**Work to be completed**
Write out every line below that contains "nhận".
======== Working data ========
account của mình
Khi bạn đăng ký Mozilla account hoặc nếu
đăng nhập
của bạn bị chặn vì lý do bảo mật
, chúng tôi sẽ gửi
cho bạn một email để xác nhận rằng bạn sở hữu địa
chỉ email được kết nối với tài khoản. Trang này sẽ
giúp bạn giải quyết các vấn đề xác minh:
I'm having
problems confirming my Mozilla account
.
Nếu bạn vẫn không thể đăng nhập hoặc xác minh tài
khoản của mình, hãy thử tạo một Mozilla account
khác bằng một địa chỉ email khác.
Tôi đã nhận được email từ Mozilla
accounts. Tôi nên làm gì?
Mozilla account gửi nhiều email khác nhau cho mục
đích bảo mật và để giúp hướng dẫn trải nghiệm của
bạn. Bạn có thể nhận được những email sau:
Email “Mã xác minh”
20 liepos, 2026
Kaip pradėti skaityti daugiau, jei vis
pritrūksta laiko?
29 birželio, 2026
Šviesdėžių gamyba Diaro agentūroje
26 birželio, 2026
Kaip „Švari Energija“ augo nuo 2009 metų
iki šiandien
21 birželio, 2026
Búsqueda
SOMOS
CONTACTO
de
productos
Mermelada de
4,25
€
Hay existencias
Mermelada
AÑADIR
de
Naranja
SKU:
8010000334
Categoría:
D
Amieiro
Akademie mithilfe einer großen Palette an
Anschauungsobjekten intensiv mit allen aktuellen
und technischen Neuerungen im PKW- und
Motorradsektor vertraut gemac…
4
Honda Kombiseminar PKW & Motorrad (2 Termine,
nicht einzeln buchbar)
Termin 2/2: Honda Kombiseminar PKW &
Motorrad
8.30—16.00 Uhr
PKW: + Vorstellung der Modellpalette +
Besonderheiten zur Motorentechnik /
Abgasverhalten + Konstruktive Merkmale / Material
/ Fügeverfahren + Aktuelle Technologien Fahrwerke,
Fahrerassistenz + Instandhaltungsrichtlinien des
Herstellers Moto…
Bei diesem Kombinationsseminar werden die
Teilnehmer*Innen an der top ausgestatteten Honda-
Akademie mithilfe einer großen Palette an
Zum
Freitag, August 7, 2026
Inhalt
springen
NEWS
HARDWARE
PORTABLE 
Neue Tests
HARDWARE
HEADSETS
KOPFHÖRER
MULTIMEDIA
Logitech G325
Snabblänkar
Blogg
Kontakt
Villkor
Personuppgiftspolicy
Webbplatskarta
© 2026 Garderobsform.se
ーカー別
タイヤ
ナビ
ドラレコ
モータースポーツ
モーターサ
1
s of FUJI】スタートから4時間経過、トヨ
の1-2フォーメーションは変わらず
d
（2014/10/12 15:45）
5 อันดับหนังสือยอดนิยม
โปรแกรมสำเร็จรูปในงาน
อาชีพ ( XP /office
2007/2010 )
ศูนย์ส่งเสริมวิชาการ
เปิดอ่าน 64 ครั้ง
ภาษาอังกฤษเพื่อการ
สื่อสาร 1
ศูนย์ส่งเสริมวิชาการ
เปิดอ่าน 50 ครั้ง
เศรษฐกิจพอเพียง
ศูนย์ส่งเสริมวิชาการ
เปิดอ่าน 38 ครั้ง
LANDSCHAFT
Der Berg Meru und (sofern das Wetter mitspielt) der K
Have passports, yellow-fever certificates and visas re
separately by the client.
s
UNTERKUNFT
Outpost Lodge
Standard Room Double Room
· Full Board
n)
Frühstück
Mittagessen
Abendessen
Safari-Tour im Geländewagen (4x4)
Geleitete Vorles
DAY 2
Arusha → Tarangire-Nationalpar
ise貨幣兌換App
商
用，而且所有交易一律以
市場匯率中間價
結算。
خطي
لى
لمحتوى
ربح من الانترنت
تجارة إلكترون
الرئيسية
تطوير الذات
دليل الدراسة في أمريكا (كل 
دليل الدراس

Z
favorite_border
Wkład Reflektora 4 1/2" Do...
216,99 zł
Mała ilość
========
**Solution for this problem**
cho bạn một email để xác nhận rằng bạn sở hữu địa
Tôi đã nhận được email từ Mozilla
bạn. Bạn có thể nhận được những email sau:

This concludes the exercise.